Recently, the students wrote letters to their parish priests and the seminarians from the parish thanking them for all that they do for St. Peter’s Parish and the school. One class, also offered a spiritual bouquet for Father Manuppella and Father Caparas. Every Friday, the student body gathers for Mass and at the conclusion of Mass, the students offer their novena prayers for the priests. Many also attend the monthly Holy Hour for the priests. Every First Friday, the parish and the school community gather for prayer before the Blessed Sacrament to offer their prayers for all the priests of throughout the world.
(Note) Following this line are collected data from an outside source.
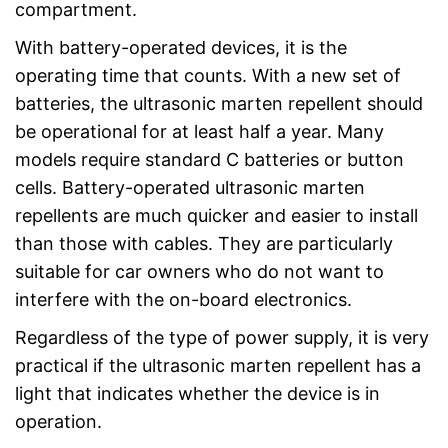
compartment.
With battery-operated devices, it is the
operating time that counts. With a new set of
batteries, the ultrasonic marten repellent should
be operational for at least half a year. Many
models require standard C batteries or button
cells. Battery-operated ultrasonic marten
repellents are much quicker and easier to install
than those with cables. They are particularly
suitable for car owners who do not want to
interfere with the on-board electronics.
Regardless of the type of power supply, it is very
practical if the ultrasonic marten repellent has a
light that indicates whether the device is in
operation.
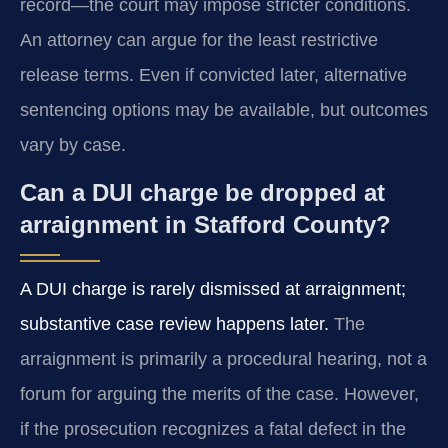
record—the court may impose stricter conditions.
An attorney can argue for the least restrictive
release terms. Even if convicted later, alternative
sentencing options may be available, but outcomes
vary by case.
Can a DUI charge be dropped at
arraignment in Stafford County?
A DUI charge is rarely dismissed at arraignment;
substantive case review happens later.
The
arraignment is primarily a procedural hearing, not a
forum for arguing the merits of the case. However,
if the prosecution recognizes a fatal defect in the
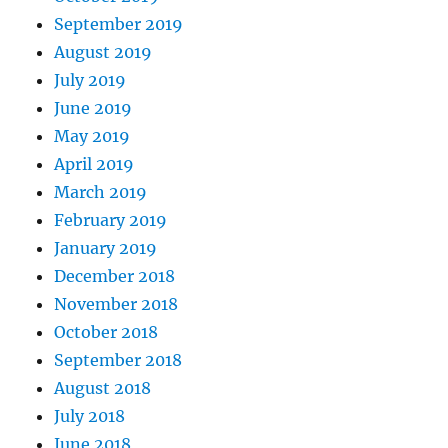
September 2019
August 2019
July 2019
June 2019
May 2019
April 2019
March 2019
February 2019
January 2019
December 2018
November 2018
October 2018
September 2018
August 2018
July 2018
June 2018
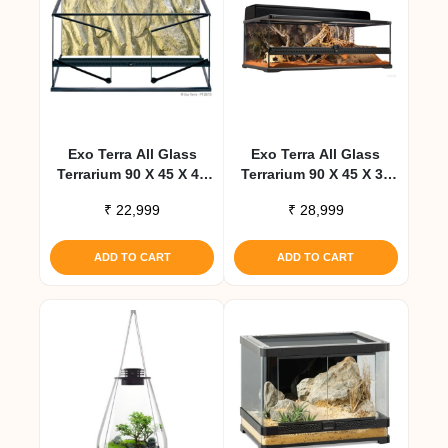
Exo Terra All Glass
Exo Terra All Glass
Terrarium 90 X 45 X 45
Terrarium 90 X 45 X 30
Cm
Cm
₹
22,999
₹
28,999
ADD TO CART
ADD TO CART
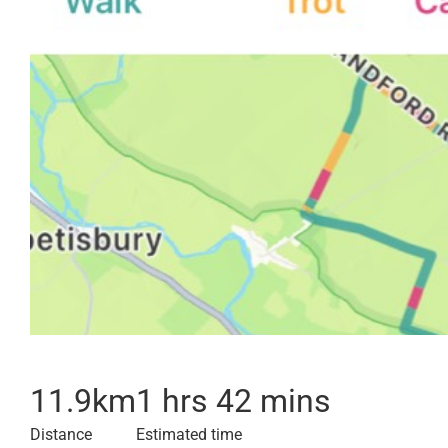
11.9
km
1 hrs 42 mins
Distance
Estimated time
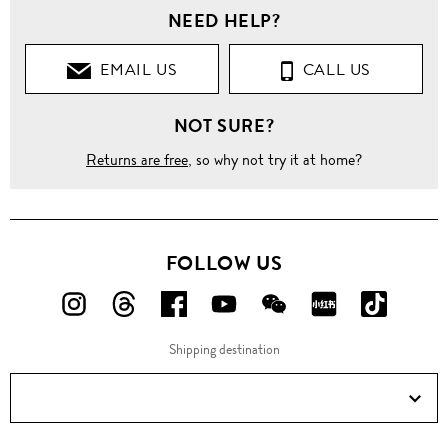
NEED HELP?
Clothing
EMAIL US
CALL US
Pants
NOT SURE?
Jeans
Returns are free
, so why not try it at home?
Skinny
Ripped
knee
frayed
FOLLOW US
cuff
skinny
jeans
FOLLOW
FOLLOW
FOLLOW
FOLLOW
FOLLOW
FOLLOW
FOLLO
US
US
US
US
US
US
US
Shipping destination
ON
ON
ON
ON
ON
ON
ON
Instagram!
Threads!
Facebook!
YouTube!
WeChat!
RED!
Douyin!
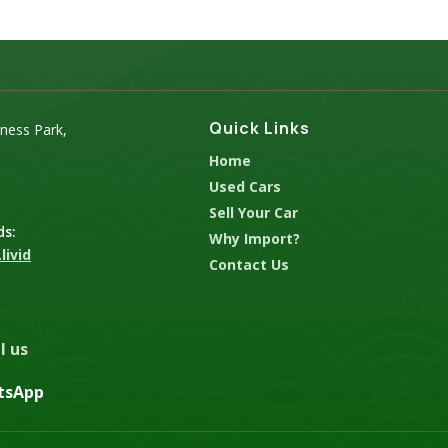
Quick Links
iness Park,
Home
Used Cars
Sell Your Car
ds:
Why Import?
livid
Contact Us
l us
tsApp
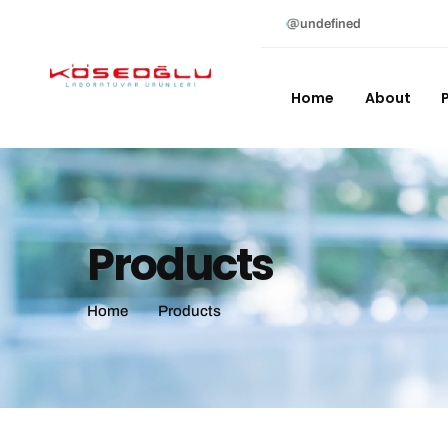
undefined
Home
About
Products
Home
Products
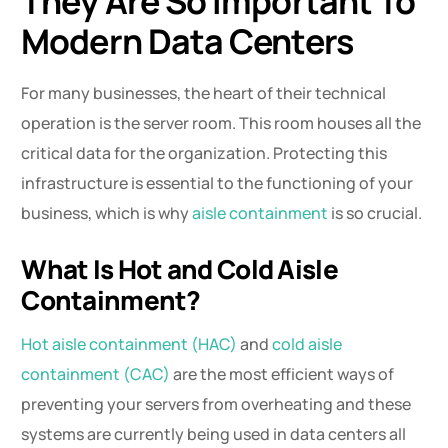
They Are So Important To
Modern Data Centers
For many businesses, the heart of their technical
operation is the server room. This room houses all the
critical data for the organization. Protecting this
infrastructure is essential to the functioning of your
business, which is why
aisle containment
is so crucial.
What Is Hot and Cold Aisle
Containment?
Hot aisle containment (HAC)
and
cold aisle
containment (CAC)
are the most efficient ways of
preventing your servers from overheating and these
systems are currently being used in data centers all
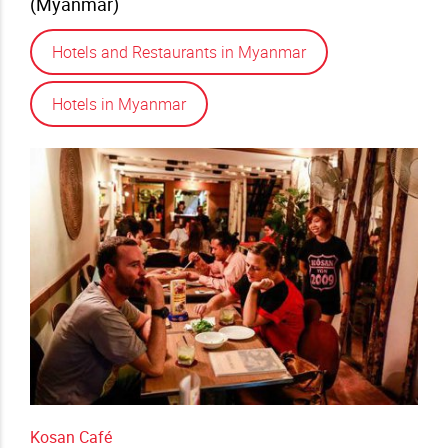
(Myanmar)
Hotels and Restaurants in Myanmar
Hotels in Myanmar
Kosan Café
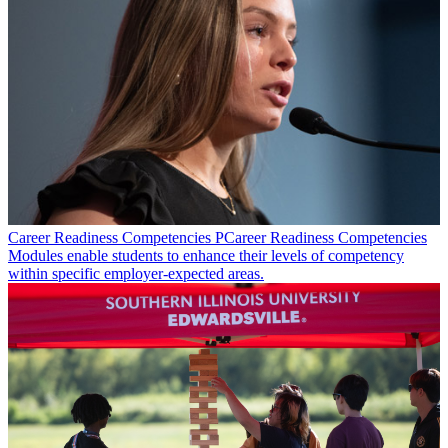
Career Readiness Competencies
PCareer Readiness Competencies
Modules enable students to enhance their levels of competency
within specific employer-expected areas.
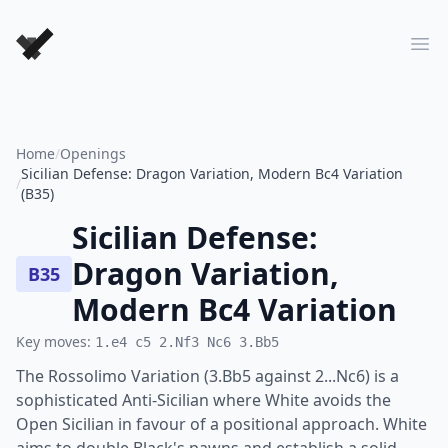
Forever Chess Games
Ope
Home
/
Openings
Sicilian Defense: Dragon Variation, Modern Bc4 Variation
/
(B35)
Sicilian Defense:
Dragon Variation,
B35
Modern Bc4 Variation
Key moves:
1.e4 c5 2.Nf3 Nc6 3.Bb5
The Rossolimo Variation (3.Bb5 against 2...Nc6) is a
sophisticated Anti-Sicilian where White avoids the
Open Sicilian in favour of a positional approach. White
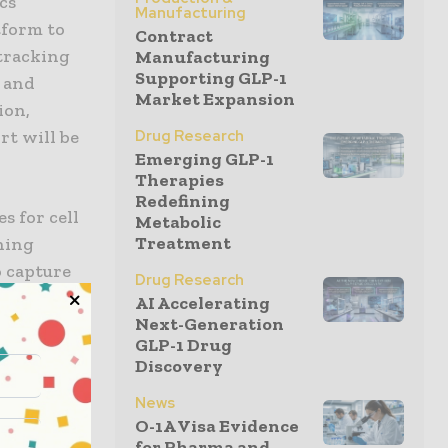
cs
Manufacturing
form to
Contract
 tracking
Manufacturing
Supporting GLP-1
, and
Market Expansion
ion,
Drug Research
rt will be
Emerging GLP-1
Therapies
Redefining
s for cell
Metabolic
Treatment
oning
 capture
Drug Research
ection. In
AI Accelerating
Next-Generation
,
GLP-1 Drug
Discovery
News
O-1A Visa Evidence
e our
for Pharma and...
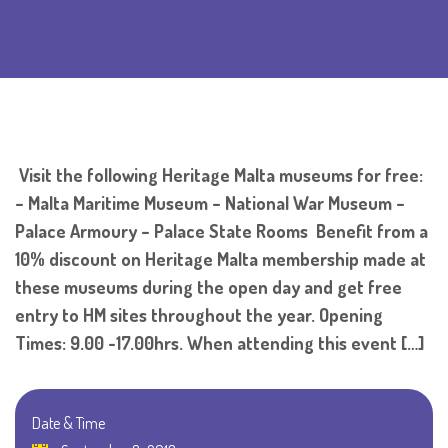
Visit the following Heritage Malta museums for free:
– Malta Maritime Museum – National War Museum –
Palace Armoury – Palace State Rooms Benefit from a
10% discount on Heritage Malta membership made at
these museums during the open day and get free
entry to HM sites throughout the year. Opening
Times: 9.00 -17.00hrs. When attending this event […]
Date & Time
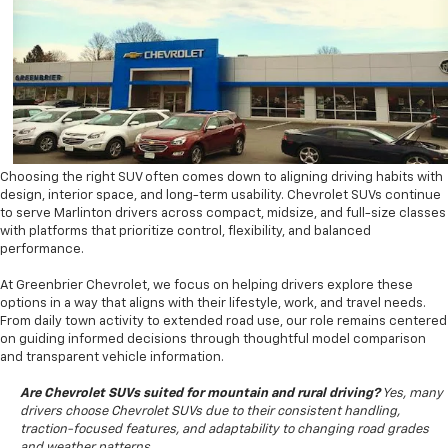
Choosing the right SUV often comes down to aligning driving habits with
design, interior space, and long-term usability. Chevrolet SUVs continue
to serve Marlinton drivers across compact, midsize, and full-size classes
with platforms that prioritize control, flexibility, and balanced
performance.
At Greenbrier Chevrolet, we focus on helping drivers explore these
options in a way that aligns with their lifestyle, work, and travel needs.
From daily town activity to extended road use, our role remains centered
on guiding informed decisions through thoughtful model comparison
and transparent vehicle information.
Are Chevrolet SUVs suited for mountain and rural driving?
Yes, many
drivers choose Chevrolet SUVs due to their consistent handling,
traction-focused features, and adaptability to changing road grades
and weather patterns.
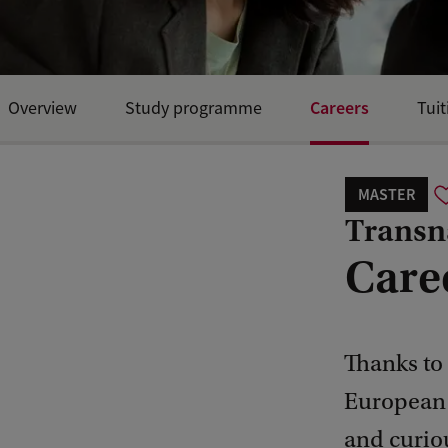
Careers
Overview
Study programme
Tuit
MASTER
Transn
Care
Thanks to 
European P
and curiou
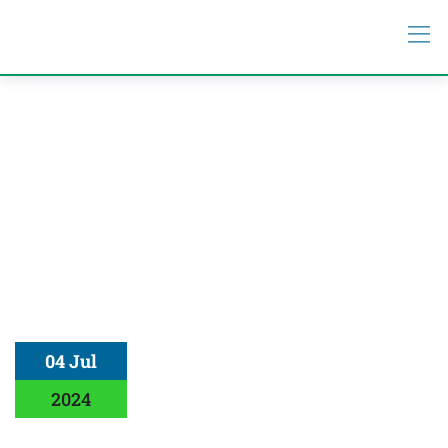
04 Jul
2024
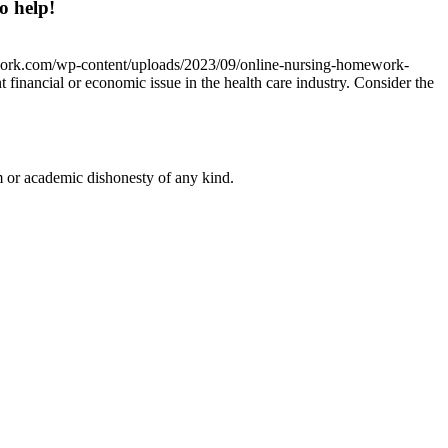
o help!
work.com/wp-content/uploads/2023/09/online-nursing-homework-
 financial or economic issue in the health care industry. Consider the
 or academic dishonesty of any kind.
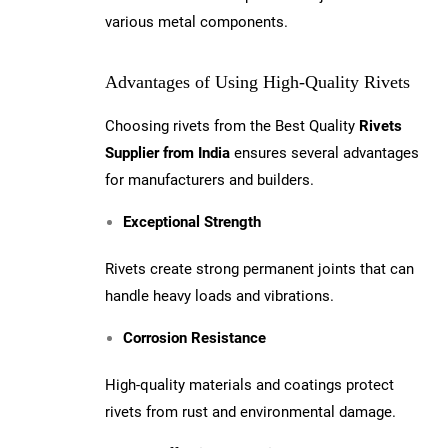
various metal components.
Advantages of Using High-Quality Rivets
Choosing rivets from the Best Quality
Rivets
Supplier from India
ensures several advantages
for manufacturers and builders.
Exceptional Strength
Rivets create strong permanent joints that can
handle heavy loads and vibrations.
Corrosion Resistance
High-quality materials and coatings protect
rivets from rust and environmental damage.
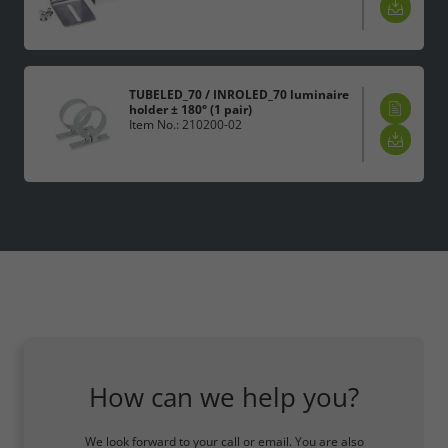
TUBELED_70 / INROLED_70 luminaire
holder ± 180° (1 pair)
Item No.: 210200-02
How can we help you?
We look forward to your call or email. You are also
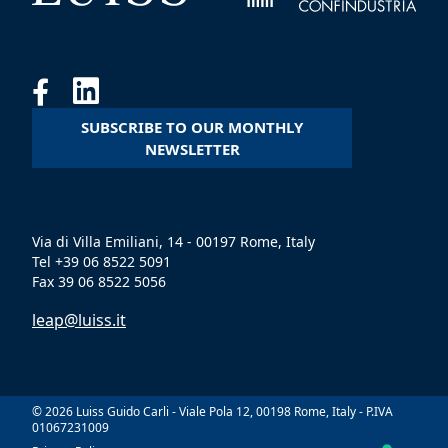
SUBSCRIBE TO OUR MONTHLY
NEWSLETTER
Via di Villa Emiliani, 14 - 00197 Rome, Italy
Tel +39 06 8522 5091
Fax 39 06 8522 5056
leap@luiss.it
© 2026 Luiss Guido Carli - Viale Pola 12, 00198 Rome, Italy - P.IVA
01067231009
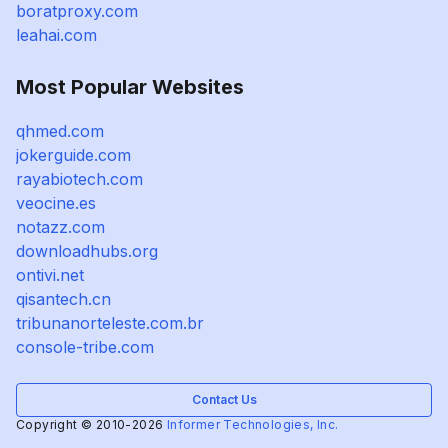
boratproxy.com
leahai.com
Most Popular Websites
qhmed.com
jokerguide.com
rayabiotech.com
veocine.es
notazz.com
downloadhubs.org
ontivi.net
qisantech.cn
tribunanorteleste.com.br
console-tribe.com
Contact Us
Copyright © 2010-2026
Informer Technologies, Inc.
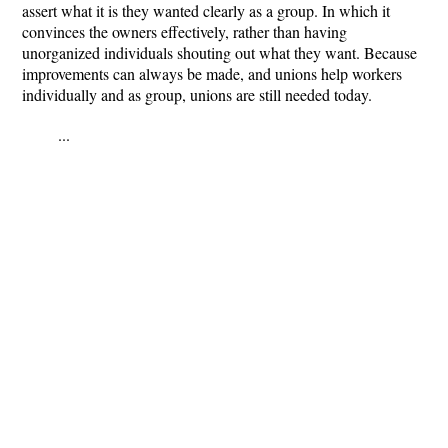
assert what it is they wanted clearly as a group. In which it
convinces the owners effectively, rather than having
unorganized individuals shouting out what they want. Because
improvements can always be made, and unions help workers
individually and as group, unions are still needed today.
...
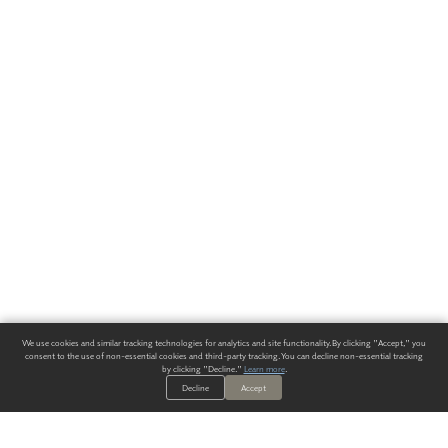
We use cookies and similar tracking technologies for analytics and site functionality. By clicking "Accept," you
consent to the use of non-essential cookies and third-party tracking. You can decline non-essential tracking
by clicking "Decline."
Learn more
.
Decline
Accept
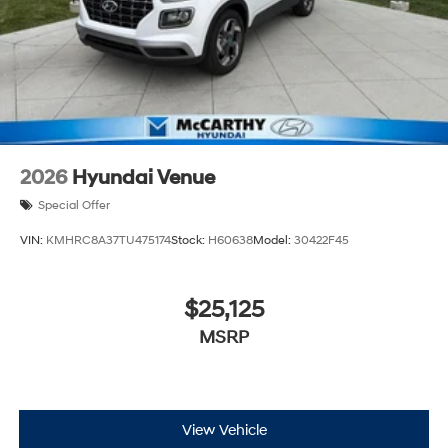
2026
Hyundai Venue
Special Offer
VIN:
KMHRC8A37TU475174
Stock:
H60638
Model:
30422F45
$25,125
MSRP
View Vehicle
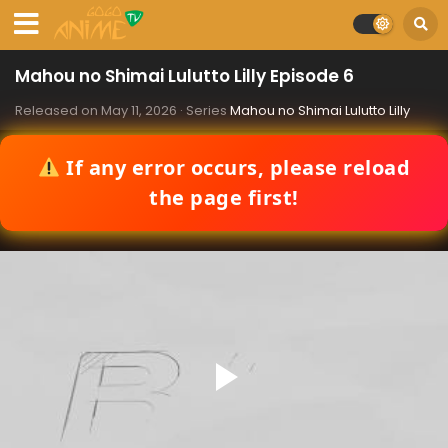
Mahou no Shimai Lulutto Lilly Episode 6
Released on
May 11, 2026
· Series
Mahou no Shimai Lulutto Lilly
If any error occurs, please reload
the page first!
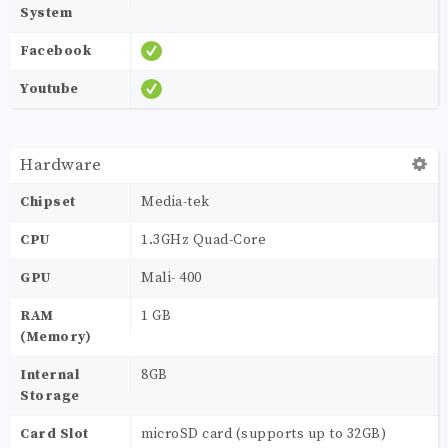
System
Facebook
Youtube
Hardware
Chipset
Media-tek
CPU
1.3GHz Quad-Core
GPU
Mali- 400
RAM
1 GB
(Memory)
Internal
8GB
Storage
Card Slot
microSD card (supports up to 32GB)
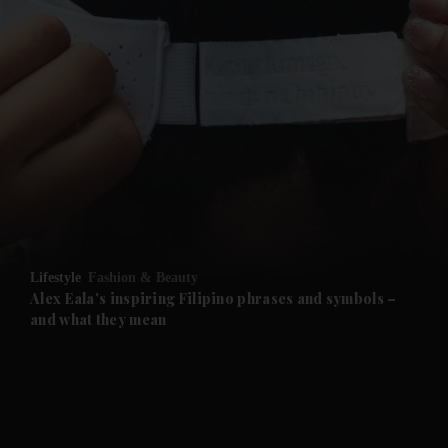
and News submenu
and Business submenu
and Opinion submenu
Lifestyle
Fashion & Beauty
and Future submenu
Alex Eala's inspiring Filipino phrases and symbols –
and what they mean
and Climate submenu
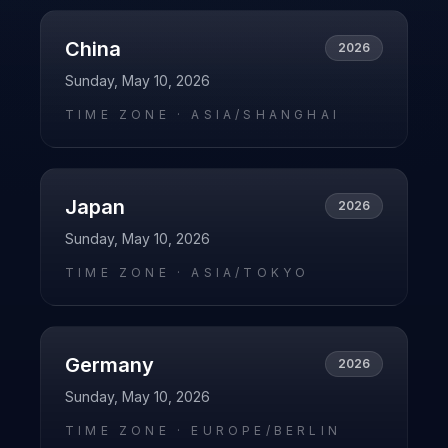
China
2026
Sunday, May 10, 2026
TIME ZONE ·
ASIA/SHANGHAI
Japan
2026
Sunday, May 10, 2026
TIME ZONE ·
ASIA/TOKYO
Germany
2026
Sunday, May 10, 2026
TIME ZONE ·
EUROPE/BERLIN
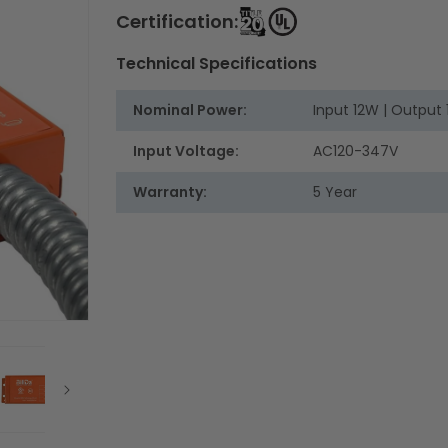
Certification:
Technical Specifications
Nominal Power:
Input 12W | Output
Input Voltage:
AC120-347V
Warranty:
5 Year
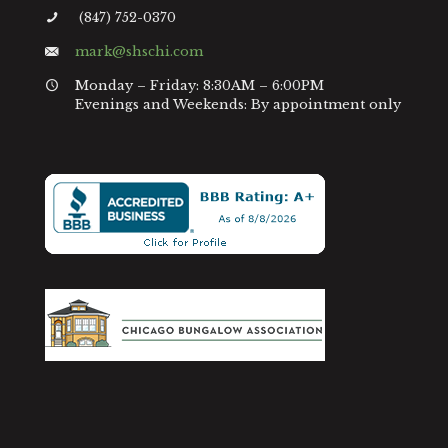
(847) 752-0370
mark@shschi.com
Monday – Friday: 8:30AM – 6:00PM
Evenings and Weekends: By appointment only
The priests play a vital role in the life of the school children at St. Peter’s School. Bernadette McGowan appreciates the reverence that both Father Manuppella and Father Caparas show when offering the Holy Sacrifice of the Mass. “I like the way they say the Mass,” she said. “They’re even humorous and funny times,” she added.

When asked if any of the boys ever thought about the priesthood and why, Liam Riley from the fifth grade replied: “I like to say the Mass and give [others] the Eucharist.”

Isn’t that what the priesthood is about? Christ in the Eucharist, and Christ being offered to all men and women as nourishment for the soul and for the salvation of all.

Debbie Moran is a parishioner of St. Peter, Merchantville.